Inspired by the modular display systems used by vendors, the artist has created a succession of gridwall panels of her own design, complete with built-on hooks, shelves, and other fixtures for displaying items. Composed of grids, lines, and geometric shapes, the structures form a volumetric drawing within the space of the gallery, referencing cheap commercial constructions as well as the serial patterning of paintings and sculptures made by Minimalist artists such as Sol LeWitt and Agnes Martin.

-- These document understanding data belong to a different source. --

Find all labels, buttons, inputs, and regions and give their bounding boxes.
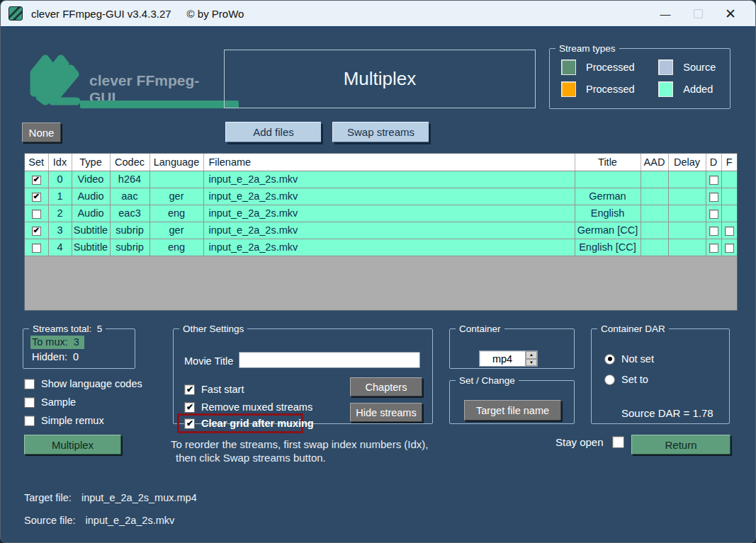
other-settings-group: Other Settings Movie Title Fast start Re…	[173, 324, 433, 424]
idx-cell: 3	[48, 222, 72, 239]
column-header[interactable]: Codec	[110, 154, 149, 171]
multiplex-button[interactable]: Multiplex	[24, 435, 121, 455]
default-checkbox[interactable]	[709, 176, 718, 185]
app-logo-icon	[9, 6, 23, 21]
container-spinner: mp4 ▲ ▼	[479, 350, 538, 367]
set-checkbox[interactable]	[32, 193, 41, 202]
show-language-codes-label: Show language codes	[41, 378, 142, 389]
column-header[interactable]: Type	[72, 154, 110, 171]
set-to-option: Set to	[604, 374, 648, 385]
set-to-radio[interactable]	[604, 375, 615, 385]
stream-types-group: Stream types ProcessedSourceProcessedAdd…	[549, 43, 730, 109]
not-set-radio[interactable]	[604, 354, 615, 365]
container-spin-up-icon[interactable]: ▲	[526, 351, 537, 359]
app-logo: clever FFmpeg-GUI	[24, 49, 219, 111]
container-value[interactable]: mp4	[480, 351, 525, 366]
clear-grid-option: Clear grid after muxing	[184, 418, 314, 429]
streams-total-group: Streams total: 5 To mux: 3 Hidden: 0	[23, 324, 135, 369]
reorder-hint: To reorder the streams, first swap index…	[171, 438, 428, 464]
target-file-label: Target file:	[24, 492, 72, 503]
table-row[interactable]: 0Videoh264input_e_2a_2s.mkv	[25, 171, 737, 188]
remove-muxed-streams-checkbox[interactable]	[184, 402, 195, 413]
sample-label: Sample	[41, 396, 76, 408]
forced-checkbox[interactable]	[725, 227, 734, 236]
language-cell: eng	[149, 205, 203, 222]
sample-checkbox[interactable]	[24, 397, 35, 408]
column-header[interactable]: D	[706, 154, 721, 171]
chapters-button[interactable]: Chapters	[350, 377, 422, 396]
container-spin-down-icon[interactable]: ▼	[526, 359, 537, 367]
codec-cell: aac	[110, 188, 149, 205]
clear-grid-checkbox[interactable]	[184, 418, 195, 429]
column-header[interactable]: Title	[575, 154, 641, 171]
column-header[interactable]: Idx	[48, 154, 72, 171]
set-checkbox[interactable]	[32, 244, 41, 253]
page-header: Multiplex	[224, 50, 536, 108]
stream-types-title: Stream types	[555, 43, 619, 54]
column-header[interactable]: Language	[149, 154, 203, 171]
source-file-line: Source file:input_e_2a_2s.mkv	[24, 515, 174, 526]
table-row[interactable]: 2Audioeac3enginput_e_2a_2s.mkvEnglish	[25, 205, 737, 222]
hidden-count: Hidden: 0	[30, 351, 135, 362]
default-checkbox[interactable]	[709, 244, 718, 253]
none-button[interactable]: None	[22, 122, 61, 142]
column-header[interactable]: AAD	[641, 154, 668, 171]
title-cell: English [CC]	[575, 239, 641, 256]
simple-remux-label: Simple remux	[41, 415, 104, 426]
to-mux-badge: To mux: 3	[30, 336, 84, 349]
column-header[interactable]: F	[721, 154, 737, 171]
target-file-line: Target file:input_e_2a_2s_mux.mp4	[24, 492, 197, 503]
language-cell: ger	[149, 188, 203, 205]
streams-grid: SetIdxTypeCodecLanguageFilenameTitleAADD…	[24, 153, 738, 311]
type-cell: Subtitle	[72, 239, 110, 256]
set-checkbox[interactable]	[32, 227, 41, 236]
filename-cell: input_e_2a_2s.mkv	[203, 239, 575, 256]
table-row[interactable]: 3Subtitlesubripgerinput_e_2a_2s.mkvGerma…	[25, 222, 737, 239]
clear-grid-label: Clear grid after muxing	[201, 418, 314, 429]
forced-checkbox[interactable]	[725, 244, 734, 253]
title-cell	[575, 171, 641, 188]
maximize-button[interactable]	[682, 0, 714, 27]
set-change-title: Set / Change	[456, 375, 519, 386]
hidden-value: 0	[73, 351, 79, 362]
stream-type-label: Processed	[586, 84, 648, 95]
column-header[interactable]: Delay	[668, 154, 706, 171]
source-dar-text: Source DAR = 1.78	[621, 407, 713, 419]
default-checkbox[interactable]	[709, 210, 718, 219]
table-row[interactable]: 4Subtitlesubripenginput_e_2a_2s.mkvEngli…	[25, 239, 737, 256]
stream-type-label: Source	[683, 62, 730, 73]
column-header[interactable]: Set	[25, 154, 48, 171]
hide-streams-button[interactable]: Hide streams	[350, 403, 422, 422]
streams-total-value: 5	[97, 324, 103, 334]
table-row[interactable]: 1Audioaacgerinput_e_2a_2s.mkvGerman	[25, 188, 737, 205]
default-checkbox[interactable]	[709, 227, 718, 236]
table-header-row: SetIdxTypeCodecLanguageFilenameTitleAADD…	[25, 154, 737, 171]
simple-remux-checkbox[interactable]	[24, 416, 35, 426]
close-button[interactable]: ✕	[714, 0, 747, 27]
simple-remux-option: Simple remux	[24, 415, 104, 426]
set-checkbox[interactable]	[32, 210, 41, 219]
minimize-button[interactable]: —	[649, 0, 682, 27]
title-cell: German	[575, 188, 641, 205]
target-file-name-button[interactable]: Target file name	[464, 400, 561, 421]
set-change-group: Set / Change Target file name	[449, 375, 575, 424]
movie-title-input[interactable]	[239, 352, 420, 368]
fast-start-checkbox[interactable]	[184, 384, 195, 395]
add-files-button[interactable]: Add files	[225, 122, 321, 142]
container-dar-title: Container DAR	[597, 324, 669, 334]
column-header[interactable]: Filename	[203, 154, 575, 171]
return-button[interactable]: Return	[631, 435, 730, 455]
show-language-codes-checkbox[interactable]	[24, 379, 35, 389]
codec-cell: h264	[110, 171, 149, 188]
aad-cell	[641, 171, 668, 188]
title-bar: clever FFmpeg-GUI v3.4.3.27 © by ProWo —…	[1, 1, 755, 28]
default-checkbox[interactable]	[709, 193, 718, 202]
stay-open-checkbox[interactable]	[612, 436, 624, 448]
page-title: Multiplex	[344, 68, 417, 90]
language-cell: ger	[149, 222, 203, 239]
stream-type-label: Added	[683, 84, 730, 95]
window-copyright: © by ProWo	[187, 8, 244, 20]
set-checkbox[interactable]	[32, 176, 41, 185]
swap-streams-button[interactable]: Swap streams	[332, 122, 429, 142]
target-file-value: input_e_2a_2s_mux.mp4	[81, 492, 197, 503]
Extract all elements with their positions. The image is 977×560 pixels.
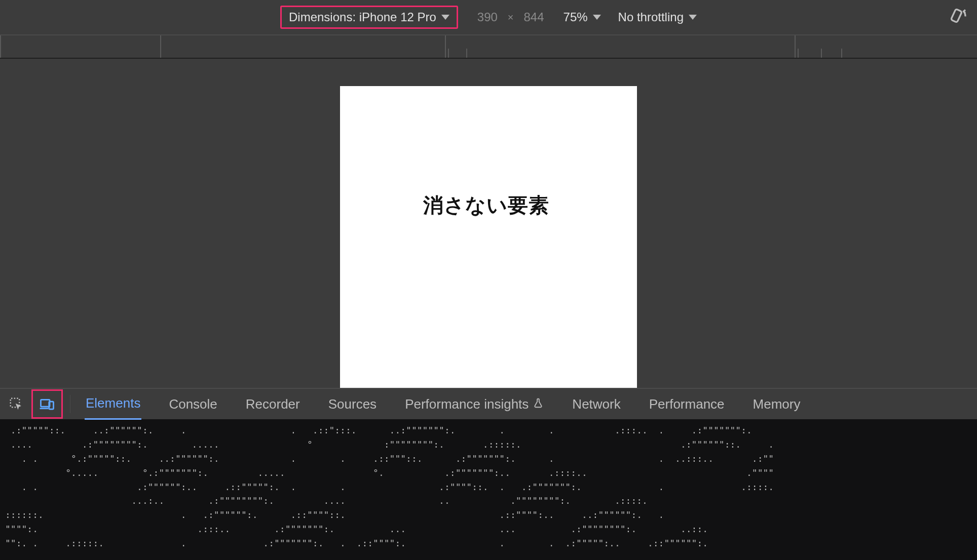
inspect-element-button[interactable] [3, 392, 29, 416]
chevron-down-icon [593, 15, 601, 20]
dimension-separator: × [508, 12, 514, 23]
dimensions-dropdown[interactable]: Dimensions: iPhone 12 Pro [280, 6, 458, 29]
device-toolbar: Dimensions: iPhone 12 Pro 390 × 844 75% … [0, 0, 977, 34]
separator [70, 395, 70, 413]
tab-performance[interactable]: Performance [648, 389, 726, 419]
device-frame[interactable]: 消さない要素 [340, 86, 637, 388]
tab-network[interactable]: Network [571, 389, 621, 419]
chevron-down-icon [689, 15, 697, 20]
tab-sources[interactable]: Sources [327, 389, 378, 419]
ruler-tick [841, 49, 842, 59]
tab-recorder[interactable]: Recorder [245, 389, 301, 419]
page-heading: 消さない要素 [423, 187, 549, 223]
devices-icon [40, 396, 55, 412]
throttling-value: No throttling [618, 10, 684, 24]
rotate-button[interactable] [948, 7, 968, 27]
rotate-icon [948, 7, 968, 27]
flask-icon [533, 396, 544, 412]
ruler-tick [448, 49, 449, 59]
ruler-tick [821, 49, 822, 59]
ruler-tick [466, 49, 467, 59]
inspect-icon [9, 396, 24, 412]
devtools-tabbar: ElementsConsoleRecorderSourcesPerformanc… [0, 388, 977, 419]
tab-memory[interactable]: Memory [752, 389, 802, 419]
toggle-device-toolbar-highlight [31, 389, 63, 419]
device-viewport-area: 消さない要素 [0, 59, 977, 388]
tab-performance-insights[interactable]: Performance insights [404, 389, 545, 419]
zoom-value: 75% [563, 10, 588, 24]
ruler-tick [160, 35, 161, 59]
ruler-tick [0, 35, 1, 59]
elements-panel[interactable]: .:"""""::. ..:"""""":. . . .::":::. ..:"… [0, 419, 977, 560]
tab-console[interactable]: Console [168, 389, 218, 419]
device-size-inputs: 390 × 844 [475, 10, 546, 24]
tab-elements[interactable]: Elements [85, 388, 141, 420]
ruler[interactable] [0, 34, 977, 59]
devtools-tabs: ElementsConsoleRecorderSourcesPerformanc… [78, 388, 801, 420]
ruler-tick [798, 49, 799, 59]
dimensions-label: Dimensions: iPhone 12 Pro [289, 10, 436, 24]
throttling-dropdown[interactable]: No throttling [618, 10, 697, 24]
svg-rect-0 [951, 9, 962, 23]
toggle-device-toolbar-button[interactable] [34, 392, 60, 416]
ruler-tick [795, 35, 796, 59]
ruler-tick [445, 35, 446, 59]
device-height-input[interactable]: 844 [522, 10, 546, 24]
chevron-down-icon [441, 15, 449, 20]
zoom-dropdown[interactable]: 75% [563, 10, 601, 24]
svg-rect-4 [49, 402, 54, 409]
device-width-input[interactable]: 390 [475, 10, 500, 24]
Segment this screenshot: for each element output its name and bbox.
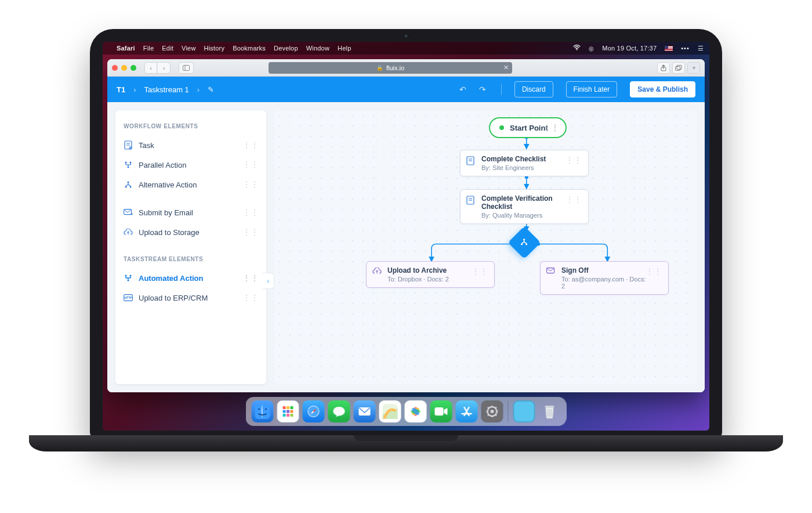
breadcrumb-tag[interactable]: T1 [117, 85, 125, 94]
finish-later-button[interactable]: Finish Later [566, 81, 618, 97]
node-sign-off[interactable]: Sign Off To: as@company.com · Docs: 2 ⋮⋮ [540, 261, 669, 295]
task-icon [124, 140, 133, 150]
menu-edit[interactable]: Edit [162, 45, 173, 52]
drag-handle-icon[interactable]: ⋮⋮ [243, 228, 259, 236]
node-title: Sign Off [561, 266, 648, 274]
drag-handle-icon[interactable]: ⋮⋮ [566, 156, 582, 164]
nav-back-button[interactable]: ‹ [144, 62, 157, 74]
collapse-sidebar-button[interactable]: ‹ [263, 273, 274, 289]
nav-forward-button[interactable]: › [158, 62, 171, 74]
cloud-upload-icon [124, 229, 133, 236]
svg-rect-52 [291, 414, 293, 417]
dock-messages-icon[interactable] [328, 400, 350, 422]
dock-photos-icon[interactable] [405, 400, 427, 422]
edit-title-icon[interactable]: ✎ [208, 85, 214, 94]
svg-line-76 [548, 409, 549, 417]
svg-rect-51 [287, 414, 289, 417]
drag-handle-icon[interactable]: ⋮⋮ [646, 268, 662, 276]
sidebar-section-title: TASKSTREAM ELEMENTS [124, 256, 263, 262]
drag-handle-icon[interactable]: ⋮⋮ [243, 208, 259, 216]
status-icon[interactable]: ◎ [589, 45, 594, 52]
svg-point-39 [523, 239, 525, 240]
dock-maps-icon[interactable] [379, 400, 401, 422]
svg-point-15 [125, 186, 127, 188]
drag-handle-icon[interactable]: ⋮⋮ [243, 180, 259, 189]
drag-handle-icon[interactable]: ⋮⋮ [566, 196, 582, 204]
svg-rect-63 [435, 407, 444, 416]
dock-finder-icon[interactable] [252, 400, 274, 422]
sidebar-item-submit-email[interactable]: Submit by Email ⋮⋮ [124, 203, 263, 222]
node-subtitle: By: Quality Managers [481, 212, 568, 219]
menu-bookmarks[interactable]: Bookmarks [233, 45, 266, 52]
share-button[interactable] [657, 62, 670, 74]
address-bar[interactable]: 🔒 fluix.io ✕ [269, 62, 512, 74]
menu-help[interactable]: Help [338, 45, 351, 52]
menubar-clock[interactable]: Mon 19 Oct, 17:37 [602, 45, 657, 52]
node-title: Start Point [510, 124, 548, 132]
workflow-canvas[interactable]: Start Point ⋮⋮ Complete Checklist By: Si… [274, 110, 697, 384]
menu-develop[interactable]: Develop [274, 45, 298, 52]
menubar-app-name[interactable]: Safari [117, 45, 135, 52]
node-parallel-gateway[interactable] [508, 226, 541, 259]
node-start-point[interactable]: Start Point ⋮⋮ [489, 117, 567, 138]
undo-icon[interactable]: ↶ [457, 85, 469, 94]
menu-view[interactable]: View [182, 45, 195, 52]
new-tab-button[interactable]: ＋ [687, 62, 700, 74]
address-clear-icon[interactable]: ✕ [503, 64, 509, 71]
svg-point-13 [128, 167, 129, 168]
dock-facetime-icon[interactable] [430, 400, 452, 422]
window-minimize-button[interactable] [121, 65, 127, 71]
drag-handle-icon[interactable]: ⋮⋮ [243, 294, 259, 302]
laptop-screen: Safari File Edit View History Bookmarks … [103, 42, 709, 431]
menubar-more-icon[interactable]: ••• [681, 45, 690, 52]
save-publish-button[interactable]: Save & Publish [630, 81, 695, 97]
menu-file[interactable]: File [143, 45, 154, 52]
svg-rect-49 [291, 410, 293, 413]
breadcrumb-title[interactable]: Taskstream 1 [144, 85, 189, 94]
sidebar-item-parallel-action[interactable]: Parallel Action ⋮⋮ [124, 155, 263, 175]
window-close-button[interactable] [112, 65, 118, 71]
node-complete-checklist[interactable]: Complete Checklist By: Site Engineers ⋮⋮ [460, 150, 589, 176]
elements-sidebar: WORKFLOW ELEMENTS Task ⋮⋮ [115, 110, 266, 384]
svg-point-0 [577, 49, 578, 50]
tabs-button[interactable] [672, 62, 685, 74]
drag-handle-icon[interactable]: ⋮⋮ [243, 274, 259, 282]
menu-history[interactable]: History [204, 45, 225, 52]
menubar-list-icon[interactable]: ☰ [698, 45, 704, 52]
drag-handle-icon[interactable]: ⋮⋮ [243, 161, 259, 169]
discard-button[interactable]: Discard [514, 81, 553, 97]
node-subtitle: To: Dropbox · Docs: 2 [387, 276, 474, 283]
browser-window: ‹ › 🔒 fluix.io ✕ [107, 59, 705, 392]
header-divider [501, 84, 502, 95]
sidebar-item-task[interactable]: Task ⋮⋮ [124, 135, 263, 155]
dock-separator [508, 401, 509, 422]
sidebar-item-automated-action[interactable]: Automated Action ⋮⋮ [124, 268, 263, 288]
sidebar-toggle-button[interactable] [179, 62, 194, 74]
dock-trash-icon[interactable] [539, 400, 561, 422]
sidebar-item-upload-erp[interactable]: HTTP Upload to ERP/CRM ⋮⋮ [124, 288, 263, 308]
dock-launchpad-icon[interactable] [277, 400, 299, 422]
dock-appstore-icon[interactable] [456, 400, 478, 422]
drag-handle-icon[interactable]: ⋮⋮ [243, 141, 259, 149]
svg-point-19 [130, 275, 132, 277]
node-complete-verification[interactable]: Complete Verification Checklist By: Qual… [460, 189, 589, 224]
drag-handle-icon[interactable]: ⋮⋮ [543, 124, 560, 132]
mac-dock [246, 397, 567, 426]
dock-safari-icon[interactable] [303, 400, 325, 422]
dock-settings-icon[interactable] [481, 400, 503, 422]
sidebar-item-alternative-action[interactable]: Alternative Action ⋮⋮ [124, 175, 263, 194]
menu-window[interactable]: Window [306, 45, 329, 52]
input-language-icon[interactable] [665, 46, 673, 51]
parallel-icon [124, 161, 133, 169]
drag-handle-icon[interactable]: ⋮⋮ [472, 268, 488, 276]
cloud-upload-icon [372, 268, 382, 276]
node-upload-archive[interactable]: Upload to Archive To: Dropbox · Docs: 2 … [366, 261, 495, 288]
window-fullscreen-button[interactable] [130, 65, 136, 71]
wifi-icon[interactable] [573, 45, 581, 52]
sidebar-item-upload-storage[interactable]: Upload to Storage ⋮⋮ [124, 222, 263, 242]
dock-mail-icon[interactable] [354, 400, 376, 422]
dock-folder-icon[interactable] [513, 400, 535, 422]
svg-point-66 [491, 410, 494, 413]
email-icon [124, 209, 133, 216]
redo-icon[interactable]: ↷ [477, 85, 488, 94]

The title of the exhibition refers to the potlatch: a ceremonial gift-giving festival practiced by the Native-American peoples of the Pacific Northwest coast, for whom it continues to be a system of wealth redistribution. For A Pot for a Latch, Camil invites the public to participate in the ongoing creation of her piece on designated days, during which visitors are encouraged to exchange their own unique items for others in the installation. Camil thereby transforms the Lobby Gallery into a shop of sorts, in which the monetary value of an object is supplanted by its personal history and significance.
ARTISTS INVITATION AND SPECIFICATIONS FOR PARTICIPATION
A Pot for a Latch is an invitation to exchange.
The object you bring is a talisman of sorts, and it should be thought of in the same way that the ancient Romans conceived of res, a term denoting a gift that has both a personal value and a history. Bring objects of power, of aesthetic interest, and of poignancy. The monetary value of these items is insignificant; their value lies instead in their richness of meaning and in the new life that they acquire on the grid within the Lobby Gallery.
Potential exchange items may include: clothes, curtains, blankets, artworks, photographs, paintings, frames, nondescript items of undetermined function, objects that resemble parts of the human body such as wigs or mannequins, costume jewelry and accessories, mirrors and reflective items, potted plants, posters, colorful items and/or those with interesting shapes and forms, transparent materials such as shower curtains, lingerie, or X-rays, magazines, books, and trinkets.
Prohibited exchange items include but are not limited to: Electronics, heavy items (over twenty pounds), small-scale objects (less than six inches in diameter), food or other perishables, weapons, and chemicals or other hazardous materials.
Objects accepted for exchange will not be returned to the submitting party.
EXCHANGE DAYS
During the first event on Thursday, December 17, 2015, one hundred New Museum visitors swapped their items for a limited-edition sweatshirt designed by Pia Camil in collaboration with Lorena Vega.
Upcoming Exchange Days will be held from 2 to 4 p.m. on the following Sundays: February 7 February 21 March 6 March 20 April 3
Pia Camil was born in 1980 in Mexico City, where she continues to live and work. She has exhibited internationally at venues including Frieze Projects, New York (2015); Middlesbrough Institute of Modern Art, Middlesbrough, England (2015); Saatchi Gallery, London (2015); Biennial of the Americas, Denver Colorado (2013); and Museo de Arte Contemporáneo de Castilla y León, Spain (2011). Her recent solo presentations include The Little Dog Laughed, Blum & Poe, Los Angeles (2014); Entrecortinas: Abre, Jala, Corre, Galería OMR, Mexico City (2014); Espectacular Telón, Galerie Sultana, Paris (2013); and Cuadrado Negro, Artium Basque Centre-Museum of Contemporary Art, Vitoria-Gasteiz, Spain (2013). Camils exhibition Skins is currently on view at the Contemporary Arts Center, Cincinnati, through March 13, 2016.